Extinct genus of mammals

Ambolestes is an extinct genus of eutherian mammal from the Early Cretaceous of China. It includes a single species, Ambolestes zhoui, known from a single complete skeleton recovered from the Yixian Formation (126 Ma), part of the fossiliferous Jehol biota. Ambolestes is one of the most basal eutherians, presenting a combination of features from both early eutherians (stem-placentals) and early metatherians (stem-marsupials). This is responsible for the generic name of Ambolestes: "ambo" is Latin for "both", while "-lestes" (Greek for "robber") is a popular suffix for fossil mammals.

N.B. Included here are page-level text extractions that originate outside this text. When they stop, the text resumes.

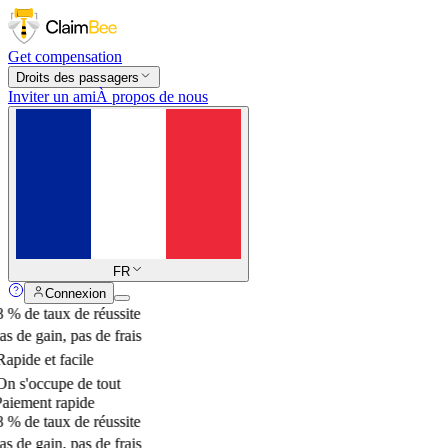
Get compensation
Droits des passagers
Inviter un ami
À propos de nous
FR
Connexion
 % de taux de réussite
s de gain, pas de frais
apide et facile
n s'occupe de tout
aiement rapide
 % de taux de réussite
s de gain, pas de frais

The species name honors influential Jehol paleontologist Zhou Zhonghe.

== Description ==
Ambolestes was a fairly small mammal, with an estimated mass of 34–44 g (about the size of a modern mouse opossum, Marmosa). It was likely similar in appearance and habits to other putative Yixian Formation therians, such as Eomaia and Sinodelphys.

There are several similarities between Ambolestes and Sinodelphys. Both are interpreted to bear 8 upper postcanine teeth (5 premolars and 3 molars) and 7 lower postcanine teeth (4 premolars and 3 molars) on each side of the skull. The rear premolars are similar to the tall, sharp tribosphenic molars (though the premolars lack a protocone). Earlier premolars are smaller, blade-shaped, and widely spaced. The shape and number of incisors are unknown in Ambolestes, while the canines are distinctively double-rooted. The wrist has enlarged scaphoid, hamate, and triquetrum bones, similar to Sinodelphys and metatherians. Other traits are more similar to Eomaia and eutherians: the mandibular angle is not inturned, and the trapezium bone of the wrist is also large.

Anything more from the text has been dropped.